Les inconvénients d'une procédure judiciaire sont symétriques des avantages reconnus au dispositif KOUCHNER qui a été adopté en considération de ceux-ci : le coût et la durée.

 Devant un tribunal , une victime a l'obligation de recourir aux services d'un avocat, et d'avancer les frais d'expertise, ce qui représente un coût non négligeable, même si certains dispositifs (aide judiciaire, protection juridique...) peut venir en aide aux demandeurs.

 Par ailleurs, la durée d'une procédure judiciaire peut paraître, parfois rédhibitoire : sans même envisager un recours en cassation, le parcours complet jusqu'à la Cour d'appel prend pratiquement 5 ans, voire six ou sept en cas de nouvelle expertise ordonnée par la cour.

 Cela étant, il ne faut perdre de vue les garanties apportées par une procédure judiciaire.

La sécurité

 En comparaison, le parcours judiciaire, qui aboutit nécessairement à une décision définitive, opposable à tous, présente l'énorme avantage de la sécurité juridique.

 Pendant tout son parcours, la victime est assistée par des professionnels du droit (avocat, avoué...) qui gère le dossier et qui, en cas de problème, engagent leur responsabilité.

 Le régime de responsabilité applicable, le ou les tiers responsables, et le montant des indemnisations sera déterminée par le tribunal, composé de magistrats professionnels et indépendants.

 En cas de contestation, les parties peuvent interjeter appel du jugement.

 Une victime peut donc tout à fait légitimement, considérer que ses droits seront mieux protégés et respectés par une juridiction que dans le cadre d'une négociation avec une compagnie d'assurance où le rapport de force ne joue pas en sa faveur.

 Ce n'est pas une vérité absolue : ainsi, un avocat a été récemment condamné en responsabilité professionnelle pour avoir conseillé à son client de refuser une proposition amiable au profit d'une procédure devant le tribunal administratif, qui, après trois ans, a accordé à la victime une somme inférieure à celle proposée par l'assurance !

 De même, les offres de l'ONIAM sont souvent (mais pas toujours...) validées par les tribunaux auxquelles elles sont soumises, voire -c'est arrivé- réduites !

 La solennité

La procédure de règlement amiable se veut très pragmatique et dénuée de tout rituel : le formalisme demeure extrêmement réduit, et il n'y a pas de jugement.

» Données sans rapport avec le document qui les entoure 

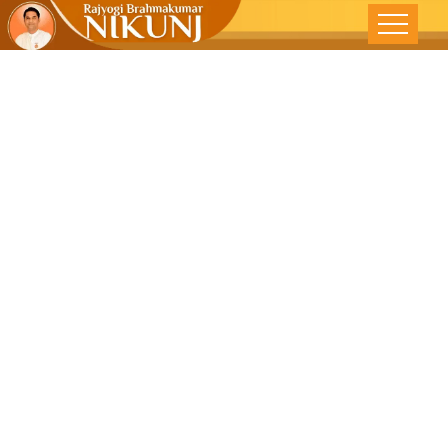
Strive To Be
Your Own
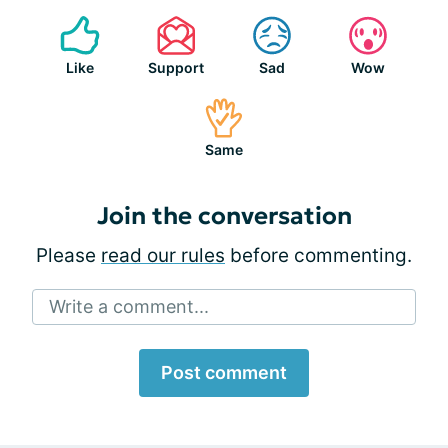
Like
Support
Sad
Wow
Same
Join the conversation
Please
read our rules
before commenting.
Write a comment...
Post comment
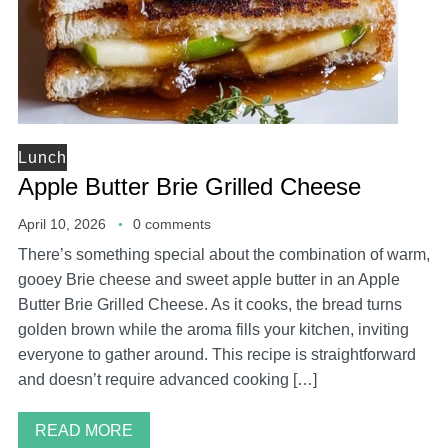
Lunch
Apple Butter Brie Grilled Cheese
April 10, 2026
0 comments
There’s something special about the combination of warm,
gooey Brie cheese and sweet apple butter in an Apple
Butter Brie Grilled Cheese. As it cooks, the bread turns
golden brown while the aroma fills your kitchen, inviting
everyone to gather around. This recipe is straightforward
and doesn’t require advanced cooking […]
READ MORE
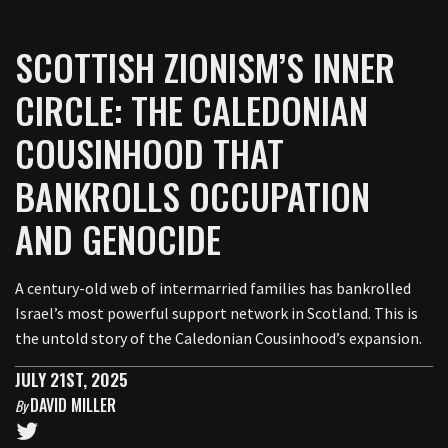
SCOTTISH ZIONISM’S INNER
CIRCLE: THE CALEDONIAN
COUSINHOOD THAT
BANKROLLS OCCUPATION
AND GENOCIDE
A century-old web of intermarried families has bankrolled
Israel’s most powerful support network in Scotland. This is
the untold story of the Caledonian Cousinhood’s expansion.
JULY 21ST, 2025
DAVID MILLER
By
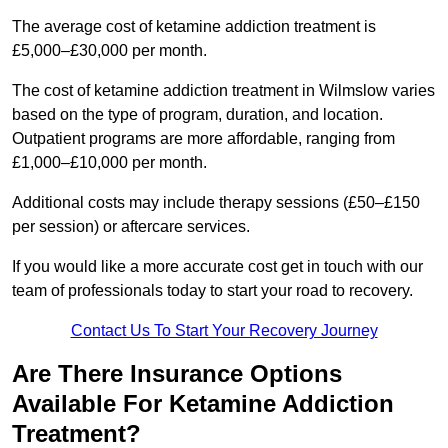
The average cost of ketamine addiction treatment is
£5,000–£30,000 per month.
The cost of ketamine addiction treatment in Wilmslow varies
based on the type of program, duration, and location.
Outpatient programs are more affordable, ranging from
£1,000–£10,000 per month.
Additional costs may include therapy sessions (£50–£150
per session) or aftercare services.
If you would like a more accurate cost get in touch with our
team of professionals today to start your road to recovery.
Contact Us To Start Your Recovery Journey
Are There Insurance Options
Available For Ketamine Addiction
Treatment?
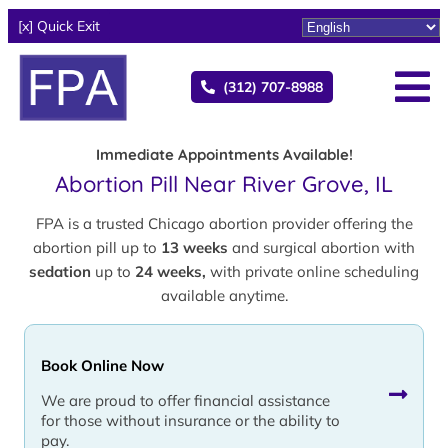
[x] Quick Exit
(312) 707-8988
Immediate Appointments Available!
Abortion Pill Near River Grove, IL
FPA is a trusted Chicago abortion provider offering the
abortion pill up to
13 weeks
and surgical abortion with
sedation
up to
24 weeks,
with private online scheduling
available anytime.
Book Online Now
We are proud to offer financial assistance
for those without insurance or the ability to
pay.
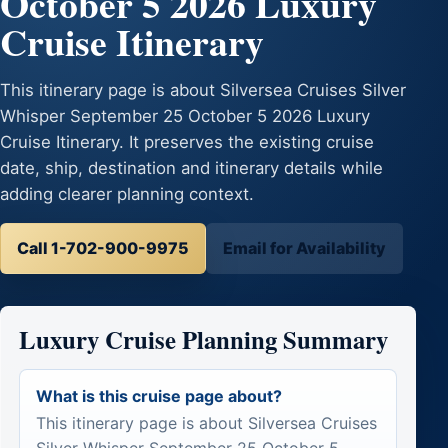
October 5 2026 Luxury
Cruise Itinerary
This itinerary page is about Silversea Cruises Silver
Whisper September 25 October 5 2026 Luxury
Cruise Itinerary. It preserves the existing cruise
date, ship, destination and itinerary details while
adding clearer planning context.
Call 1-702-900-9975
Email for Availability
Luxury Cruise Planning Summary
What is this cruise page about?
This itinerary page is about Silversea Cruises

 La procédure se clôt par un simple avis, suivi d'un contrat de droit privé (transaction).

 Pour les victimes qui ne recherchent qu'une indemnisation, cela ne pose aucun problème, mais pour ceux qui souhaitent, au-delà de la réparation financière, la consécration de la faute, cette absence de jugement peut être ressentie comme une véritable frustration.